You are viewing a plain text version of this content. The canonical link for it is here.

Posted to user@spark.apache.org by Jaonary Rabarisoa <ja...@gmail.com> on 2014/03/21 14:32:34 UTC

N-Fold validation and RDD partitions

Hi

I need to partition my data represented as RDD into n folds and run metrics
computation in each fold and finally compute the means of my metrics
overall the folds.
Does spark can do the data partition out of the box or do I need to
implement it myself. I know that RDD has a partitions method and
mapPartitions but I really don't understand the purpose and the meaning of
partition here.



Cheers,

Jaonary

Re: N-Fold validation and RDD partitions

Posted by Walrus theCat <wa...@gmail.com>.

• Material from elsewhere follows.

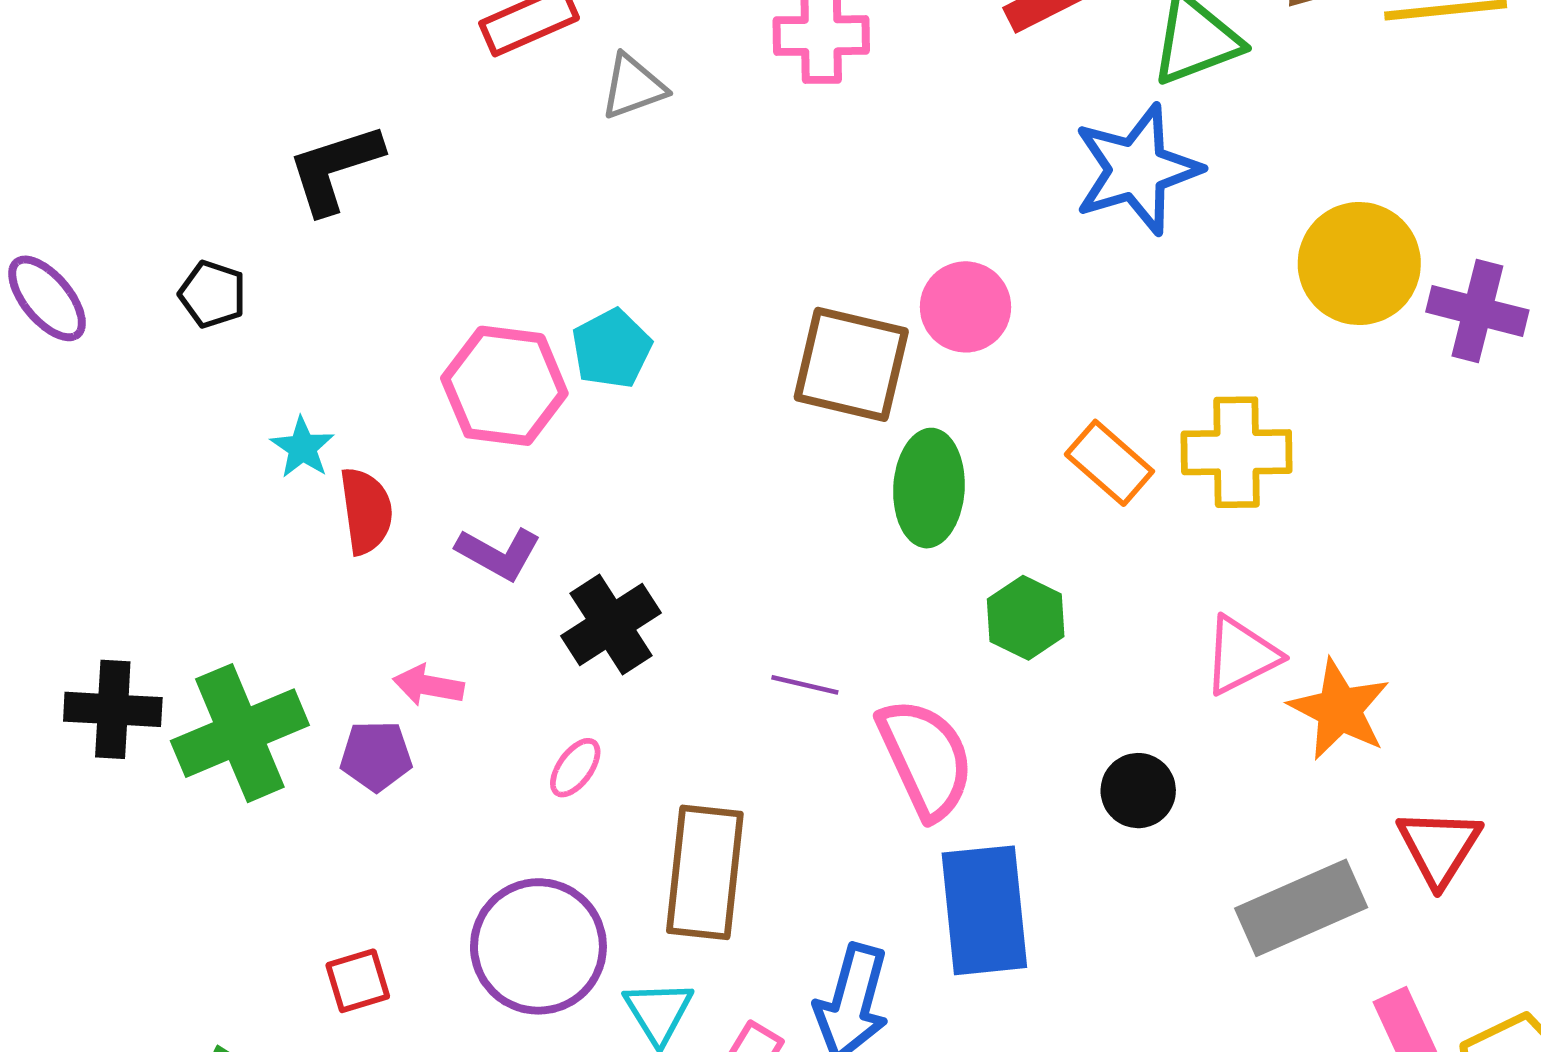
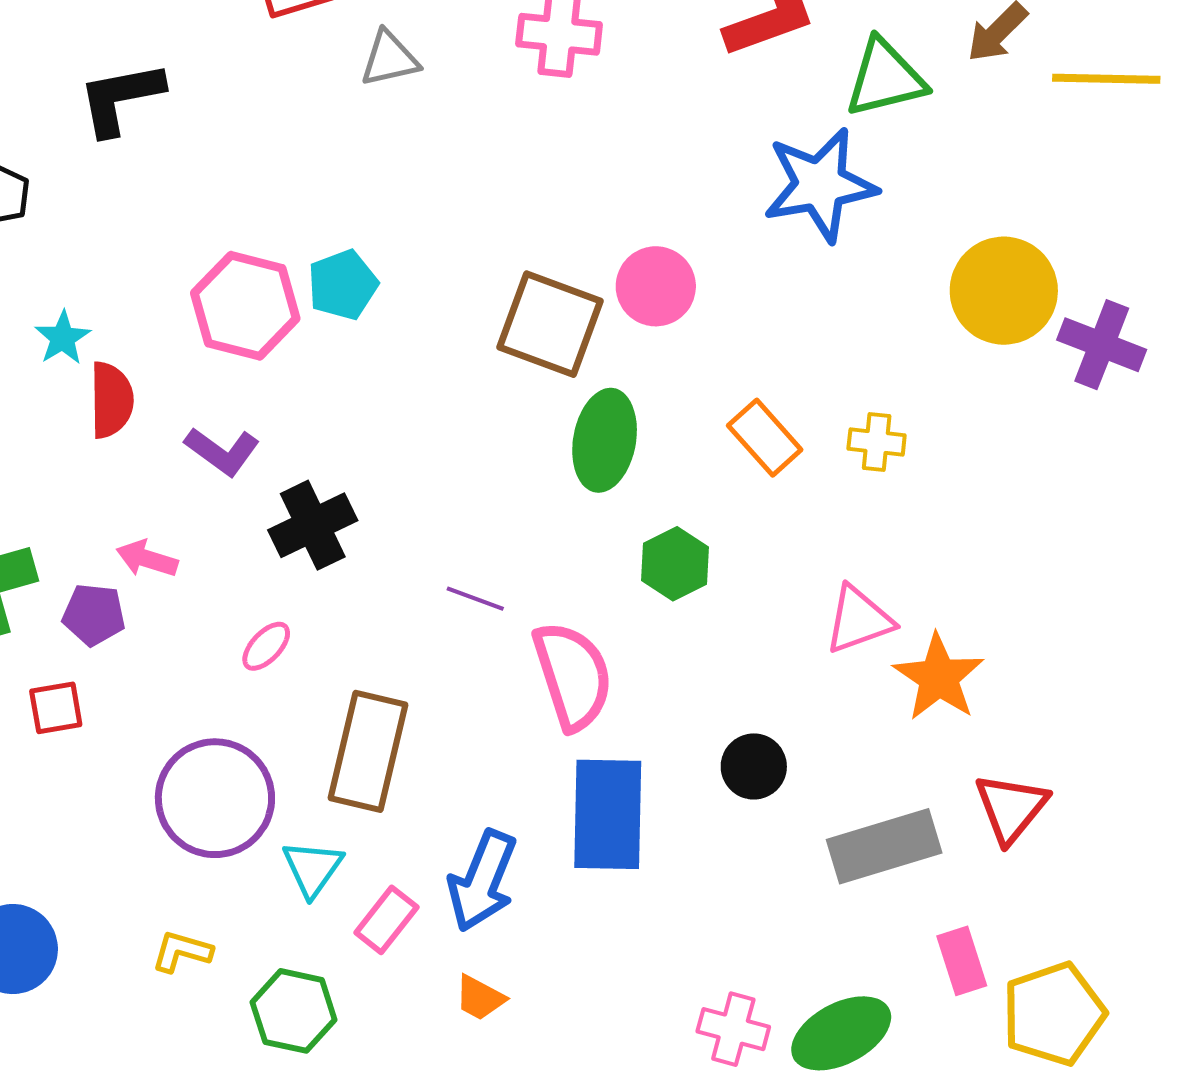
yellow cross: (1237, 452) -> (877, 442), size x0.6
black circle: (1138, 791) -> (754, 766), moved
red square: (358, 981) -> (56, 708), moved

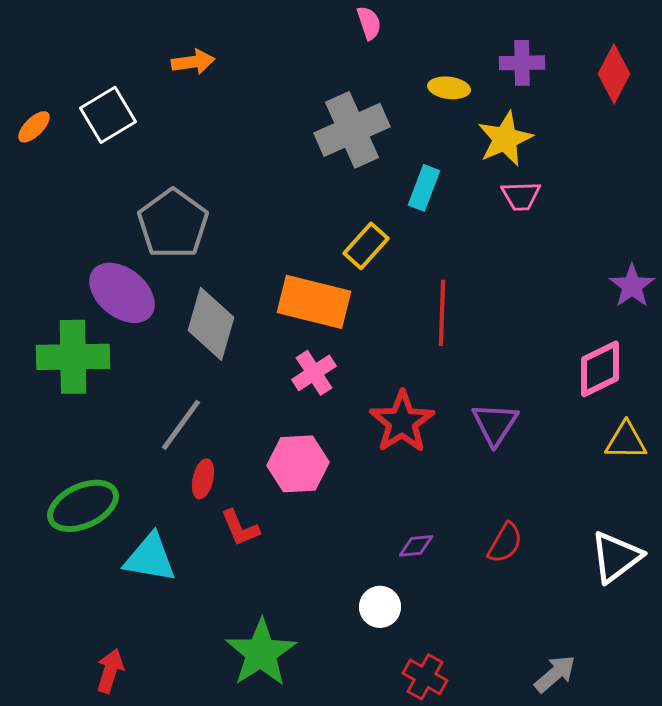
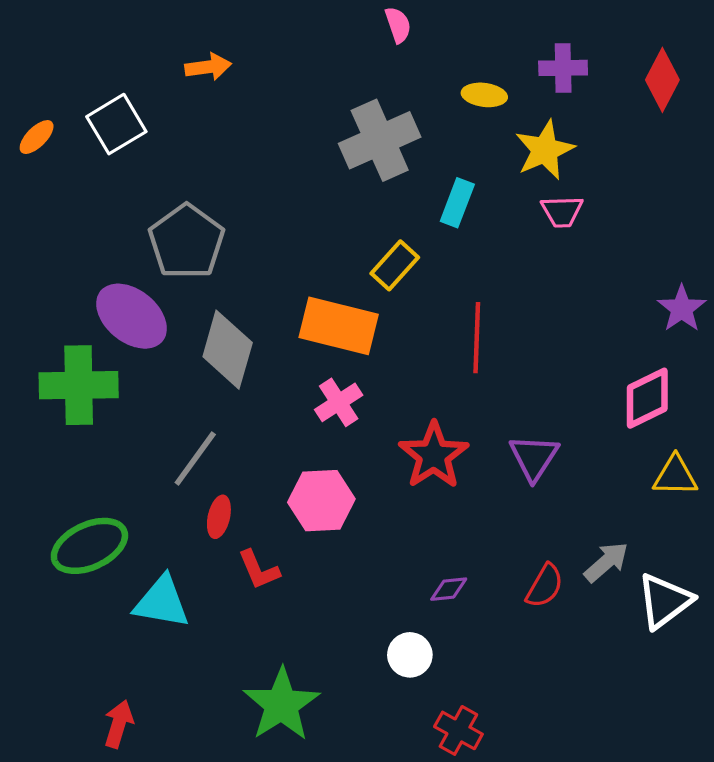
gray arrow: (555, 674) -> (606, 562), moved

If someone wanted / needed to implement this themselves, are partitions the
correct way to go?  Any tips on how to get started (say, dividing an RDD
into 5 parts)?



On Fri, Mar 21, 2014 at 9:51 AM, Jaonary Rabarisoa <ja...@gmail.com>wrote:

> Thank you Hai-Anh. Are the files   CrossValidation.scala and RandomSplitRDD.scala
>  enough to use it ? I'm currently using spark 0.9.0 and I to avoid to
> rebuild every thing.
>
>
>
>
> On Fri, Mar 21, 2014 at 4:58 PM, Hai-Anh Trinh <ah...@adatao.com> wrote:
>
>> Hi Jaonary,
>>
>> You can find the code for k-fold CV in
>> https://github.com/apache/incubator-spark/pull/448. I have not find the
>> time to resubmit the pull to latest master.
>>
>>
>> On Fri, Mar 21, 2014 at 8:46 PM, Sanjay Awatramani <sanjay_awat@yahoo.com
>> > wrote:
>>
>>> Hi Jaonary,
>>>
>>> I believe the n folds should be mapped into n Keys in spark using a map
>>> function. You can reduce the returned PairRDD and you should get your
>>> metric.
>>> I don't understand partitions fully, but from whatever I understand of
>>> it, they aren't required in your scenario.
>>>
>>> Regards,
>>> Sanjay
>>>
>>>
>>>   On Friday, 21 March 2014 7:03 PM, Jaonary Rabarisoa <ja...@gmail.com>
>>> wrote:
>>>   Hi
>>>
>>> I need to partition my data represented as RDD into n folds and run
>>> metrics computation in each fold and finally compute the means of my
>>> metrics overall the folds.
>>> Does spark can do the data partition out of the box or do I need to
>>> implement it myself. I know that RDD has a partitions method and
>>> mapPartitions but I really don't understand the purpose and the meaning of
>>> partition here.
>>>
>>>
>>>
>>> Cheers,
>>>
>>> Jaonary
>>>
>>>
>>>
>>
>>
>>  --
>> Hai-Anh Trinh | Senior Software Engineer | http://adatao.com/
>> http://www.linkedin.com/in/haianh
>>
>>
>

Re: N-Fold validation and RDD partitions

Posted by Jaonary Rabarisoa <ja...@gmail.com>.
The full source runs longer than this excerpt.